Excerpts from a dataset
##############################
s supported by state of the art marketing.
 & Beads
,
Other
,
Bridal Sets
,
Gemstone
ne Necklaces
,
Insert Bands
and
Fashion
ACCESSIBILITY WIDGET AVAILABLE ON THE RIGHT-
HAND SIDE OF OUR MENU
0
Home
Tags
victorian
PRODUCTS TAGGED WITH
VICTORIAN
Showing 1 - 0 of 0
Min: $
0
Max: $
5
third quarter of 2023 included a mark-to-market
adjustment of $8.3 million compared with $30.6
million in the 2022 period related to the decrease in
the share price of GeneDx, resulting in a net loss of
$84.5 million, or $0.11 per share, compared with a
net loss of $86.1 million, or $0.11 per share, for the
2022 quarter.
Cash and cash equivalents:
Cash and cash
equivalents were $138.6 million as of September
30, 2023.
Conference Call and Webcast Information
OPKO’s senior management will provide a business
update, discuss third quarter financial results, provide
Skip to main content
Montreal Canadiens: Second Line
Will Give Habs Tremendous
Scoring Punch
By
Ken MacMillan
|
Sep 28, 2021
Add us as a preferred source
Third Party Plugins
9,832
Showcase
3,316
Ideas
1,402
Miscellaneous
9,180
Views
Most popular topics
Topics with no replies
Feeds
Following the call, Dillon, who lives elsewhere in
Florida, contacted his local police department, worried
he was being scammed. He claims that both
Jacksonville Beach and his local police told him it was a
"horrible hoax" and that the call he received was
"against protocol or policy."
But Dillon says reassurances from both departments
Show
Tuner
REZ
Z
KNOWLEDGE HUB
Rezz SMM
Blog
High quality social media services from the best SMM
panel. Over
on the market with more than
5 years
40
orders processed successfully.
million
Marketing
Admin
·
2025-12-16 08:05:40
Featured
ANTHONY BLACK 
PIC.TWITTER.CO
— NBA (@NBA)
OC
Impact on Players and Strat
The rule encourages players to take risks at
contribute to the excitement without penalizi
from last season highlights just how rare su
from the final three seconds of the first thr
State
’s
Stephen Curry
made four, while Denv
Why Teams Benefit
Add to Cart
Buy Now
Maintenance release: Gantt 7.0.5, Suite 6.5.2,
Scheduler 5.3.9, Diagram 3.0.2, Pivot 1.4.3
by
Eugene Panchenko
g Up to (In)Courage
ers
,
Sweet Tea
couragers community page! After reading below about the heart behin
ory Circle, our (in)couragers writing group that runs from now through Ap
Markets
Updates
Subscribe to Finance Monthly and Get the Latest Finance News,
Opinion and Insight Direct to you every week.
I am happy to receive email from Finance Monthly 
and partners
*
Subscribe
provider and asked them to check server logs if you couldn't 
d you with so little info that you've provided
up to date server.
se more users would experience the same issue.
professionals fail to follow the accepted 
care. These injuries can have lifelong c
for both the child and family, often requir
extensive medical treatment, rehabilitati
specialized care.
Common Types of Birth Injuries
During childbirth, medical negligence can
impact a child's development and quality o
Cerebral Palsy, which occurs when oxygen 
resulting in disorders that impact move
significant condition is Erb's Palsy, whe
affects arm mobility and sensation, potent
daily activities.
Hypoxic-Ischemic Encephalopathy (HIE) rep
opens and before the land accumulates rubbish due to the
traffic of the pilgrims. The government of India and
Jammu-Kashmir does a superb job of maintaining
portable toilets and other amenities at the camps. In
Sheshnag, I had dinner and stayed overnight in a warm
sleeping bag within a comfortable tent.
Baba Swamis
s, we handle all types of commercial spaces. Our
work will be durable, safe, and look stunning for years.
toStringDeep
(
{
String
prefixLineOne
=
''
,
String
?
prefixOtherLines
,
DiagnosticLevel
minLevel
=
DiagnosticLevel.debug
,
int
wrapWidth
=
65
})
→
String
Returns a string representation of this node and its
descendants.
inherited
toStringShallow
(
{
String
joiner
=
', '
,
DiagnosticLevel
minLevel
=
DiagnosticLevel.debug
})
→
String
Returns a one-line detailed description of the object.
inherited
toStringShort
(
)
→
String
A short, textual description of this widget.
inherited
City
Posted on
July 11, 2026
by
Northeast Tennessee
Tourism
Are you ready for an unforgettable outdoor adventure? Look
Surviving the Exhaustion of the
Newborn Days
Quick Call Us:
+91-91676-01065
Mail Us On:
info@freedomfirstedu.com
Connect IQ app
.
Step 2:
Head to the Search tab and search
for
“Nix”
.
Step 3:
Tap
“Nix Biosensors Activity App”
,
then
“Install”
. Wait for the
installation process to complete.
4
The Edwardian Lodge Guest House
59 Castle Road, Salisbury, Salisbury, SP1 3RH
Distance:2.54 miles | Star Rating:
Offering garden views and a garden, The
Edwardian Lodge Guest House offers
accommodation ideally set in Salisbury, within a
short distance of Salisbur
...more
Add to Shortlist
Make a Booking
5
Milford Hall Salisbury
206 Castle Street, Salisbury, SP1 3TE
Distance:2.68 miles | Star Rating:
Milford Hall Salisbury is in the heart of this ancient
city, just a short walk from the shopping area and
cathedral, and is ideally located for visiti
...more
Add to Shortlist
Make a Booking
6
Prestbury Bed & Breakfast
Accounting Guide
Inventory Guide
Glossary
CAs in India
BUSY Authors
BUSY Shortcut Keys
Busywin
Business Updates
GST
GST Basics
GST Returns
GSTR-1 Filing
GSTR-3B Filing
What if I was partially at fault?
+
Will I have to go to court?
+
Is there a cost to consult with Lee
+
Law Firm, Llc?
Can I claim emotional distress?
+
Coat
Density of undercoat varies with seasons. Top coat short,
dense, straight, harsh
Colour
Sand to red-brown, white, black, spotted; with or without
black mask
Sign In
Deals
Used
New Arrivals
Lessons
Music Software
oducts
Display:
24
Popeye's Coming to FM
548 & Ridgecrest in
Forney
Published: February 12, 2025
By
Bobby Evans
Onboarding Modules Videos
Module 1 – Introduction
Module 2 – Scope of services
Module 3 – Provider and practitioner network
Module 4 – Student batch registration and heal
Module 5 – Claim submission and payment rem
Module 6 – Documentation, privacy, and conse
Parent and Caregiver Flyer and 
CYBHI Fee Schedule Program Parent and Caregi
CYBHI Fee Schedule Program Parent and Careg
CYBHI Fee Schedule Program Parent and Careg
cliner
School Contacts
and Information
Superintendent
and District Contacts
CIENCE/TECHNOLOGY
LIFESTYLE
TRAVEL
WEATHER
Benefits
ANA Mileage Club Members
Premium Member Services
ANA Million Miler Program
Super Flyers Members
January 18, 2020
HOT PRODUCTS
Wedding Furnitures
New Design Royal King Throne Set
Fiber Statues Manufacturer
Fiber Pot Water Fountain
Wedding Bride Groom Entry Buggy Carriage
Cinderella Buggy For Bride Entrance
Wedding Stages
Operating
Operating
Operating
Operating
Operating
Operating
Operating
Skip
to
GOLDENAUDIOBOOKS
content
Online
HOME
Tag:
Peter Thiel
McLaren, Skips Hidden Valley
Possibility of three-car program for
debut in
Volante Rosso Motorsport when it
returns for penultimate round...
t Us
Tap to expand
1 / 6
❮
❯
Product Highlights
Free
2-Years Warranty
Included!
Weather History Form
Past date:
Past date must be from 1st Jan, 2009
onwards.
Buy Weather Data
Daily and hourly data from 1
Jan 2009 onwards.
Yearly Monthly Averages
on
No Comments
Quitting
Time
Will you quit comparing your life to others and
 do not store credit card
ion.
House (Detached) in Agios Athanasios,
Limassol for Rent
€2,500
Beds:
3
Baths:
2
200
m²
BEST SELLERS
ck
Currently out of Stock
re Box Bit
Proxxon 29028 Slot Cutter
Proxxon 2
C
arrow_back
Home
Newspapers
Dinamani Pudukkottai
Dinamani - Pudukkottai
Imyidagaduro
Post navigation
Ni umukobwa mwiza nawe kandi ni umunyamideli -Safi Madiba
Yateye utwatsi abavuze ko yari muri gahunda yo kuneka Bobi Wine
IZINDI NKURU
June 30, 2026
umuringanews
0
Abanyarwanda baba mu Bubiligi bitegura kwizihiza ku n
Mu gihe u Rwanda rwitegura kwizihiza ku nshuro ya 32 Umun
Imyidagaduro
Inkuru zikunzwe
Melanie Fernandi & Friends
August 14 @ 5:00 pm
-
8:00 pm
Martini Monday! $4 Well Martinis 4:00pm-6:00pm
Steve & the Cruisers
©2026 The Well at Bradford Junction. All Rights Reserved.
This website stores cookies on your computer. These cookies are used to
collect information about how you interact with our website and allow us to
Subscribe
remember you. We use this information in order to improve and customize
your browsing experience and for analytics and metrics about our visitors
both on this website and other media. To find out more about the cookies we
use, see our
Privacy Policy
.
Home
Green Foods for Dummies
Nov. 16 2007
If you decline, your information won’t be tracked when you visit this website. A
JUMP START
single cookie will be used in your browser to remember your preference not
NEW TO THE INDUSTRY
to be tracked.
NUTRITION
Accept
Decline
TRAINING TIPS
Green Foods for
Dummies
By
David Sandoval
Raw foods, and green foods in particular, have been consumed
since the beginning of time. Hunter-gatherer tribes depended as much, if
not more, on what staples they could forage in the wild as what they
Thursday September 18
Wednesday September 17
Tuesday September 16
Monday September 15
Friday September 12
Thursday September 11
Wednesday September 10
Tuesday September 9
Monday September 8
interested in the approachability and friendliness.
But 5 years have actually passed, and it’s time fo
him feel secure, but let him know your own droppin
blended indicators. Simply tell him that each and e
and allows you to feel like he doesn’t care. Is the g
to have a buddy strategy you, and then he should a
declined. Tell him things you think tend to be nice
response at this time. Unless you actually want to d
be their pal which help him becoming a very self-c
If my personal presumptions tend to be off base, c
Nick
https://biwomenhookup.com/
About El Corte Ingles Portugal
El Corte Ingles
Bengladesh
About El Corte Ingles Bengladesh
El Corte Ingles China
##############################
WHAT THE EXERCISE ASKS:
Write out only the lines that run from the line containing "KNOWLEDGE HUB" through the line containing "Impact on Players and Strat", both included, exactly as they appear above.

RESPONSE TO THIS EXERCISE:
KNOWLEDGE HUB
Rezz SMM
Blog
High quality social media services from the best SMM
panel. Over
on the market with more than
5 years
40
orders processed successfully.
million
Marketing
Admin
·
2025-12-16 08:05:40
Featured
ANTHONY BLACK 
PIC.TWITTER.CO
— NBA (@NBA)
OC
Impact on Players and Strat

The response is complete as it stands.